## Extracted page text data
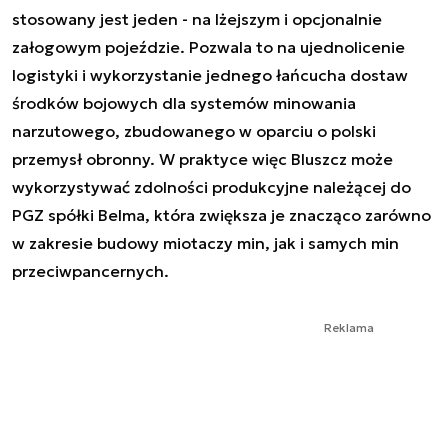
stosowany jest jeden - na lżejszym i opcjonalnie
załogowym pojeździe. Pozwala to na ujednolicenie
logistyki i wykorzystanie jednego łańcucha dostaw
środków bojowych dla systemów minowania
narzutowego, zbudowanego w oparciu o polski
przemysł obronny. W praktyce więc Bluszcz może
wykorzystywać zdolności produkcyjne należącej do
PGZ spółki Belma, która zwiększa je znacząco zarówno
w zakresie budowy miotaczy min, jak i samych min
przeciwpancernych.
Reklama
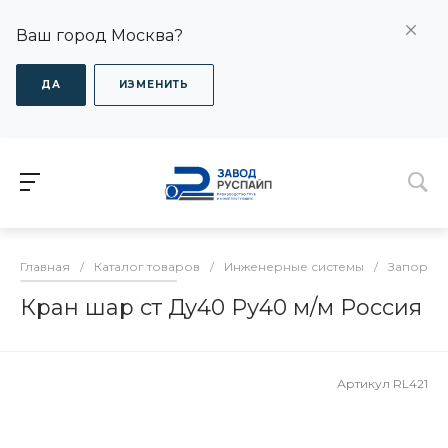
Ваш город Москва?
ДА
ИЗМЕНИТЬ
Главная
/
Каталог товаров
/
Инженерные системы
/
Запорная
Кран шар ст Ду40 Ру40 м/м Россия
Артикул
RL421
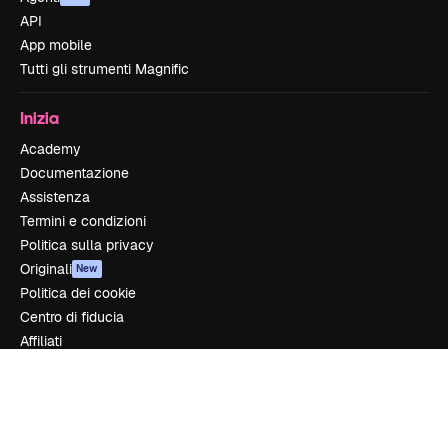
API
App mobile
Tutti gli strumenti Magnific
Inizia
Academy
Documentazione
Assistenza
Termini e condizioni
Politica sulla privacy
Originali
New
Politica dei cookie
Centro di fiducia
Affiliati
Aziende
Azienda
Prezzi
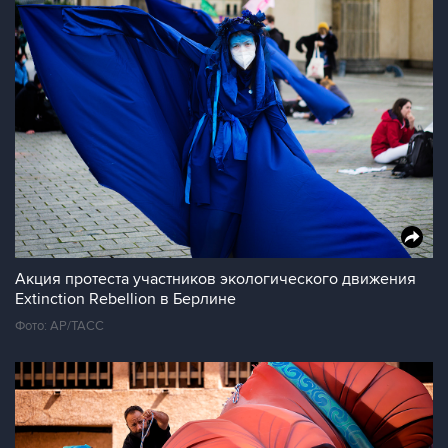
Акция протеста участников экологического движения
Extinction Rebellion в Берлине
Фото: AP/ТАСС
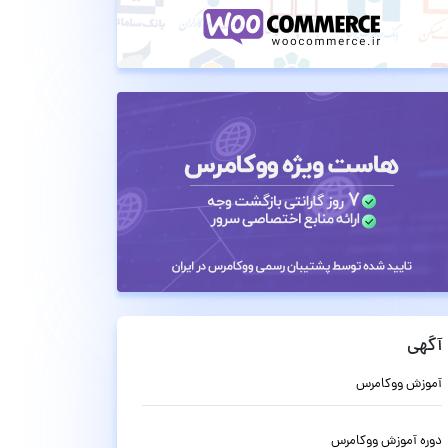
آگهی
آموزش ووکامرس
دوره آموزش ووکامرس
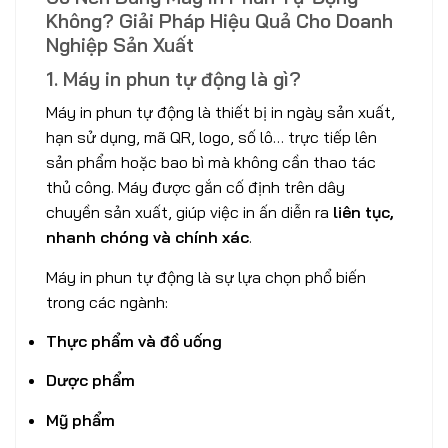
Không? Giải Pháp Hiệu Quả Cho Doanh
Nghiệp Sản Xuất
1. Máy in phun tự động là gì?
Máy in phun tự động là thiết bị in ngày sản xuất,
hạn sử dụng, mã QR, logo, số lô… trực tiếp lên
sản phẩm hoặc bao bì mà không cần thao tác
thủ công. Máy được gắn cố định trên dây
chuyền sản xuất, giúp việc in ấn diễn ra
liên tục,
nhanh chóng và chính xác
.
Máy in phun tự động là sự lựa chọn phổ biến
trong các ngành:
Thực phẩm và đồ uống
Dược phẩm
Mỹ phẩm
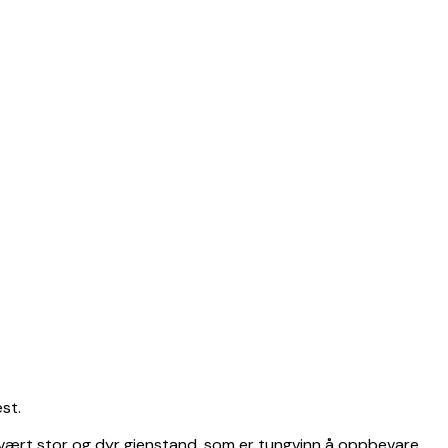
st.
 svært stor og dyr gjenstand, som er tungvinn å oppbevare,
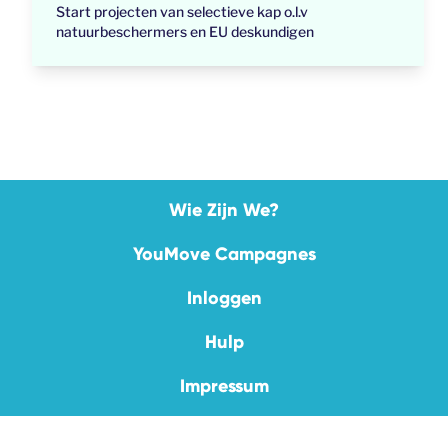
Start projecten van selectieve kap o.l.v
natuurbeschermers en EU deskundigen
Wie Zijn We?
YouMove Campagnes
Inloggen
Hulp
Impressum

## PROMPT
Report all lines in the records that include the string "phẩm".

## RESULT
sản phẩm hoặc bao bì mà không cần thao tác
Thực phẩm và đồ uống
Dược phẩm
Mỹ phẩm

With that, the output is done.